The benefits were seen in as little as one month and lasted for at least two years, when the researchers stopped collecting data. Overall, HbA1c from this little trick was slashed from 8.3 percent to 6.8 percent—just from altering the order in which the same foods within a meal were eaten. Essentially, the participants moved from full-blown diabetes to the lower cutoff of a diagnosis (>6.5 percent is diabetes, 5.7 to 6.4 percent is prediabetes, and 4 to 5.6 percent is considered healthy).
Another study, in elderly adults with type 2 diabetes, reported similar findings: eating high-carbohydrate foods last within a meal significantly lowers post-meal blood glucose levels, blood glucose swings throughout the day (meaning more stable energy levels), HbA1c, and fasting glucose.
o3. Just Add Cinnamon
There are approximately 250 species of cinnamon, but cassia cinnamon is probably what you have in your cabinet. It is the most common cinnamon in the world, and studies have shown it can benefit glycemic control. For example, a meta-analysis of those with type 2 diabetes reported that eating 1 to 6 grams (1/4 to 1 teaspoon) of cinnamon per day significantly lowered fasting blood glucose by an average of 24 mg/dL (1.3 mmol/L), which corresponded to 12 to 17 percent for the group. Even if you don’t have type 2 diabetes, you can benefit from some cinnamon. In overweight adults, adding a teaspoon of cassia cinnamon to oatmeal or farina porridge was shown to lower the glycemic and insulin responses, suggesting enhanced insulin sensitivity.
In healthy adults, consuming 1, 3, and 6 grams per day of cassia cinnamon over 40 days has been shown to reduce post-meal blood glucose levels, with the greatest effect seen with 3 and 6 grams (an 11 to 13 percent reduction). Another study reported that 5 grams of cinnamon taken during a glucose tolerance test reduced the post-meal glucose response by 13 percent and improved insulin sensitivity compared to a placebo.
The reason cinnamon works to control blood sugar is that it facilitates glucose uptake from the blood into tissues like our muscles.
When working with clients, I seek the path of least resistance and find what nutritional approaches, including specific foods, resonate the most.

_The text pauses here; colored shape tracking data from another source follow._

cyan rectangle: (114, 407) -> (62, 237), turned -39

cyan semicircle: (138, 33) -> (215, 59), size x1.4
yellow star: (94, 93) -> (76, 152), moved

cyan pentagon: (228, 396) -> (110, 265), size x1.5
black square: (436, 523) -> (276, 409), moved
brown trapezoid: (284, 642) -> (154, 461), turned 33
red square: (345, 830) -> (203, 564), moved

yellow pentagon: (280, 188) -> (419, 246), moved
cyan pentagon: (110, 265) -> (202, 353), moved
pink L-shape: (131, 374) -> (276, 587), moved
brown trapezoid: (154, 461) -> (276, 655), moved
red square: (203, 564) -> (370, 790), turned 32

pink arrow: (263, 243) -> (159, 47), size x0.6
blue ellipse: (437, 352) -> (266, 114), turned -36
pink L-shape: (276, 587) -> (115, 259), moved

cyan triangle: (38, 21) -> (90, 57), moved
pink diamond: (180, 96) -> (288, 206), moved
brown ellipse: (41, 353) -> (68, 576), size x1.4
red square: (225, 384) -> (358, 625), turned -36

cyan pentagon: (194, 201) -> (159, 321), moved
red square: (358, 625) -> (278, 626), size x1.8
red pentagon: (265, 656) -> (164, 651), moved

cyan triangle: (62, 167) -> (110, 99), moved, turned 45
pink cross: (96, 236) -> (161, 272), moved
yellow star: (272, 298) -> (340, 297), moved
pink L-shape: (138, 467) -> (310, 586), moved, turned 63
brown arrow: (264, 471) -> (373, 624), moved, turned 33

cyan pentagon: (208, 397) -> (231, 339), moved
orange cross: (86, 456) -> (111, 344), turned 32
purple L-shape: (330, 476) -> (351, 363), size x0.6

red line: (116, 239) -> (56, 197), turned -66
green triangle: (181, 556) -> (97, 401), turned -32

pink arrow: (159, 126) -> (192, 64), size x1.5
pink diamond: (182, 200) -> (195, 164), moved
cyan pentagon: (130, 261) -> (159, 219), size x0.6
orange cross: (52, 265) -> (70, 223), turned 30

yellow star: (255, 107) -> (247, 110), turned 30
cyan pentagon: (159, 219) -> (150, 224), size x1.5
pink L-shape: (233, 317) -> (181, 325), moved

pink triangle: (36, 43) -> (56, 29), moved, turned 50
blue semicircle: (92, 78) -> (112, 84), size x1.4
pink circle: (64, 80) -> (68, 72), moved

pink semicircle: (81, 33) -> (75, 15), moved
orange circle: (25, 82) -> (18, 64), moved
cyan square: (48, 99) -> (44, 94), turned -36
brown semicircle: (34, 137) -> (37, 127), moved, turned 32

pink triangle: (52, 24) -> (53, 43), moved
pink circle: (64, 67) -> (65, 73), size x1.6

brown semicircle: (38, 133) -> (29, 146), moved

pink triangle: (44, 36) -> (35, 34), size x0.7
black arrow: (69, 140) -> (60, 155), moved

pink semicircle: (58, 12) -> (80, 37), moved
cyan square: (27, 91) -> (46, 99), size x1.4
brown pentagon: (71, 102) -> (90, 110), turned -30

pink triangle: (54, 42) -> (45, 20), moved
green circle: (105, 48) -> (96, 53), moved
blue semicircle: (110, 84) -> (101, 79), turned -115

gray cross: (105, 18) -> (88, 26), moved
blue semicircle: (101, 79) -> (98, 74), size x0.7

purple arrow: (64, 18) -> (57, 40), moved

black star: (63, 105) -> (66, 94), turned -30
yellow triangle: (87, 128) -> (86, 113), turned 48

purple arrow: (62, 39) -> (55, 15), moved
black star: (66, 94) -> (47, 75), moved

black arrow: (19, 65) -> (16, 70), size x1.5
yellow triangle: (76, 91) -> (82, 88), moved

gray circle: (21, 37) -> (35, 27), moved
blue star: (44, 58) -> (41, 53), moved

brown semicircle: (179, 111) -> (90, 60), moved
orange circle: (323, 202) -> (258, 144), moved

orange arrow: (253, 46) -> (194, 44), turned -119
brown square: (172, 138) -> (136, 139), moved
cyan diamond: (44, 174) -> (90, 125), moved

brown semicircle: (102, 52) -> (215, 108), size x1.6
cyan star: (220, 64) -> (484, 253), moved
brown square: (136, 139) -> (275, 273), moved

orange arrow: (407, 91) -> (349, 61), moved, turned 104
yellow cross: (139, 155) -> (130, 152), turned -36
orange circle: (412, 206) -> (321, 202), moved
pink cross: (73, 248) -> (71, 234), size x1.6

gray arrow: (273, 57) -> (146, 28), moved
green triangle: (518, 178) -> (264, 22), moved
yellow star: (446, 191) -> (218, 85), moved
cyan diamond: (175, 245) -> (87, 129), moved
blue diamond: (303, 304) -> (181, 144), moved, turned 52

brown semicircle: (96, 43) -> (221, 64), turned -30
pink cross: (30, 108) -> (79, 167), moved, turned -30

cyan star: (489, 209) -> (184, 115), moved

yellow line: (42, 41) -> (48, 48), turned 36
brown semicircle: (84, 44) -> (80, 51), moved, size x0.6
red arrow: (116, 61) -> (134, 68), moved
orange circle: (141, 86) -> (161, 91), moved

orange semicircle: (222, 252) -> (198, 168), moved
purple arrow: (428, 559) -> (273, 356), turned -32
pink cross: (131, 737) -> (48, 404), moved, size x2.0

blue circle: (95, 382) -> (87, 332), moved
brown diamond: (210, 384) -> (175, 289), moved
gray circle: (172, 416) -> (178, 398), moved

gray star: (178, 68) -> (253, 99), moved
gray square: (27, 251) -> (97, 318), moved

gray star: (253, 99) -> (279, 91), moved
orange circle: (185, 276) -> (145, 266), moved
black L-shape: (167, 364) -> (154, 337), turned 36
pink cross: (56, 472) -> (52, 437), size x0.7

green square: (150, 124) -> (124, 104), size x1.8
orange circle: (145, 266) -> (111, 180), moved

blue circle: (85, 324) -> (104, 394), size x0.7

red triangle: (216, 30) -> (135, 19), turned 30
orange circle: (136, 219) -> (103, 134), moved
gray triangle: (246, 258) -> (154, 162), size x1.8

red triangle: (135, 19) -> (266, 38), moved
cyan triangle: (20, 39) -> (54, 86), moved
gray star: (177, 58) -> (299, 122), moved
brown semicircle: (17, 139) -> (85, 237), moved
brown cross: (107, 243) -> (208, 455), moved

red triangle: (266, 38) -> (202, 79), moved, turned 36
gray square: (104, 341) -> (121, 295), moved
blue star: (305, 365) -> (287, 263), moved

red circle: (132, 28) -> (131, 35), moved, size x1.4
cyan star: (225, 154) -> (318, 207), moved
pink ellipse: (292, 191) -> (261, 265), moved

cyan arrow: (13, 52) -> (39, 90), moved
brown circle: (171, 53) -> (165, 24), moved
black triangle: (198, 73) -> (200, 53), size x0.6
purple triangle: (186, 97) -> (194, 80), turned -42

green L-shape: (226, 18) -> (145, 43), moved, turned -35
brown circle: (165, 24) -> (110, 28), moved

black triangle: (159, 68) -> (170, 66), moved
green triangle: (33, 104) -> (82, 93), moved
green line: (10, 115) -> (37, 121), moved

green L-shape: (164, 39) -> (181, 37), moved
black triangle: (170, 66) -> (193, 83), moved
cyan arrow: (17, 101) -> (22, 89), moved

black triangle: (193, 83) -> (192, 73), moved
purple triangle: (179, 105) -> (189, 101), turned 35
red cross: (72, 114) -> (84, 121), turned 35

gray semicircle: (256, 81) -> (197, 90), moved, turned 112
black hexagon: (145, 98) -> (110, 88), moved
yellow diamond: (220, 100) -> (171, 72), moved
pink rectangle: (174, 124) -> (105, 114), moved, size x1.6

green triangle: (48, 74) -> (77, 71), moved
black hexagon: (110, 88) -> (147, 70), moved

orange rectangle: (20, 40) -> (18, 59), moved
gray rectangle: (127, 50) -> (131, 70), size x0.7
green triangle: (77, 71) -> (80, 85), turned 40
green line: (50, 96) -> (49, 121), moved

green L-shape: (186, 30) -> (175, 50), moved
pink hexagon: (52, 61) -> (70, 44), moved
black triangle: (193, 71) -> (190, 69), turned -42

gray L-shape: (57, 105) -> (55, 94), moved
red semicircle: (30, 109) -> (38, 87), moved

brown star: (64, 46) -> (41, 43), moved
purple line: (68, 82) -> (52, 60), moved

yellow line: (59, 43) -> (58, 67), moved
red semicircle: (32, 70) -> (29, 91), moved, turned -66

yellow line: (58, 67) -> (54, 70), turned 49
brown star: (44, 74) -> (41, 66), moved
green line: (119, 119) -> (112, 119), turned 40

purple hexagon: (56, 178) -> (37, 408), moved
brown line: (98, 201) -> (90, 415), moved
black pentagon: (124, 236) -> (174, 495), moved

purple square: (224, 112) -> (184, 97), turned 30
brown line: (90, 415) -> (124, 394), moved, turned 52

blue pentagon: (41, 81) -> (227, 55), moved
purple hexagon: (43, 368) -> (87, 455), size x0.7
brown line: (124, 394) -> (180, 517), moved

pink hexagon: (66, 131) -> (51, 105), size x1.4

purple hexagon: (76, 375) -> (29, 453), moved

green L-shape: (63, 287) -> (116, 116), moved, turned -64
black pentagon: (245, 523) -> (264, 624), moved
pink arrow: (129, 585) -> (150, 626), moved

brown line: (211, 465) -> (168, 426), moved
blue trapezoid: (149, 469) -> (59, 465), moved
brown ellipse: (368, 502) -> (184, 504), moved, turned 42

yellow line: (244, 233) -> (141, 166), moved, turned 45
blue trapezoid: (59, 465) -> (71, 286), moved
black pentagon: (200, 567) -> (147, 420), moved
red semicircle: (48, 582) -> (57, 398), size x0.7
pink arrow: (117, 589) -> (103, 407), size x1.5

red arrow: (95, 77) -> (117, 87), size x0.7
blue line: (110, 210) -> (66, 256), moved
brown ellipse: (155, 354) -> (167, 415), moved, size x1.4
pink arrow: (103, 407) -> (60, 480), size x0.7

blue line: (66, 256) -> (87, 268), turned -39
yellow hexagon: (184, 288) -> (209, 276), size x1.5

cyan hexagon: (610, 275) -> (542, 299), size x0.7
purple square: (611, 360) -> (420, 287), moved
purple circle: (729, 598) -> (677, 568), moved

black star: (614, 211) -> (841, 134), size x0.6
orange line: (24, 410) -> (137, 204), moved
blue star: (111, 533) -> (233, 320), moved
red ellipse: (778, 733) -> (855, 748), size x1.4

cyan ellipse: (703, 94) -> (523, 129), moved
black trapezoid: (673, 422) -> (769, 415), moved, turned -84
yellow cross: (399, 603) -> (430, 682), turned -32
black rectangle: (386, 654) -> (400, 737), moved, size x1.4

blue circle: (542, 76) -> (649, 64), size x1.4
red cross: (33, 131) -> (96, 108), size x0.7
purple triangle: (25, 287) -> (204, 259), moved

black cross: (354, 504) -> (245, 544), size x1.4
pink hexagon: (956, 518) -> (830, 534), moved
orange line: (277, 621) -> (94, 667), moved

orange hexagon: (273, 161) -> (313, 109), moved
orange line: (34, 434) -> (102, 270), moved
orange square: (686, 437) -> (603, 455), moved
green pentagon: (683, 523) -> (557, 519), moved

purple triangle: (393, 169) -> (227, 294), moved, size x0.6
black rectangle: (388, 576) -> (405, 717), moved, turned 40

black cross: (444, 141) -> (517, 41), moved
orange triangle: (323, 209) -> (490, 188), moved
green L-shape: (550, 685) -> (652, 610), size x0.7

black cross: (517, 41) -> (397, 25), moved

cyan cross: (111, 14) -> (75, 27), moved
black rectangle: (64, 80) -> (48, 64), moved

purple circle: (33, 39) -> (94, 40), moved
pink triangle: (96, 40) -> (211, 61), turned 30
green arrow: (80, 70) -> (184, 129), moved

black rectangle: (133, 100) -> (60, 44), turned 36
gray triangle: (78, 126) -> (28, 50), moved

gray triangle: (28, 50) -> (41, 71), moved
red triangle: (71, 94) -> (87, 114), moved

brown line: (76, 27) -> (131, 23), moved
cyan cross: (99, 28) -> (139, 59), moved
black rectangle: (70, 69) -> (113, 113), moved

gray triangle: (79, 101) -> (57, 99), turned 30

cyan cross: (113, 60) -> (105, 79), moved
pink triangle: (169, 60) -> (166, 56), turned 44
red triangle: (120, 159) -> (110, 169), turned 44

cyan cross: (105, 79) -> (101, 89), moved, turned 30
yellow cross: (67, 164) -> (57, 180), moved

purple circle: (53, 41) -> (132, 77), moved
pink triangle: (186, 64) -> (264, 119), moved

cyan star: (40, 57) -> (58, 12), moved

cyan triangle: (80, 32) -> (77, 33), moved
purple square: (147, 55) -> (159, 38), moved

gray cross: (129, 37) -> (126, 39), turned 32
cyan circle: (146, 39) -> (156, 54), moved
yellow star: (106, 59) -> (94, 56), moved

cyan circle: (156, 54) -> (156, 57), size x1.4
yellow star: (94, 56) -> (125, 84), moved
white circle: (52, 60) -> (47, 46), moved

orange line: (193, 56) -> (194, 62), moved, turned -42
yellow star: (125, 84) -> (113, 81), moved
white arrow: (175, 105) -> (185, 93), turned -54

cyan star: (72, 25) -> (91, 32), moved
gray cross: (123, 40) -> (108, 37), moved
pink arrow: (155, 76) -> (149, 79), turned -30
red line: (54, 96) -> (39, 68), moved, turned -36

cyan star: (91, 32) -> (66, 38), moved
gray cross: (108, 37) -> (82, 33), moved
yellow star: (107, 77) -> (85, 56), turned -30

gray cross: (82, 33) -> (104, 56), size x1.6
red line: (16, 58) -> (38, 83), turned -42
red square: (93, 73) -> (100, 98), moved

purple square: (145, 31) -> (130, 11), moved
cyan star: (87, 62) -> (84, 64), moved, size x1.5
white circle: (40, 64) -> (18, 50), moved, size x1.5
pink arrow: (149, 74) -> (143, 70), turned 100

This is a great reminder that not all the strategies you come across will be right for you, and that’s okay. Take the ones that excite you, and when you’re feeling adventurous, I urge you to go outside your comfort zone to try something new. If you try something and it doesn’t work, then let it go and move on. There are plenty of strategies to experiment with, and you will find the best ones that work well for you.
If you like cinnamon, then I urge you to incorporate it into your diet. Use it as a spice for your chicken or ground beef or sprinkle it onto Greek yogurt—about a teaspoon (5 grams) per day should do it.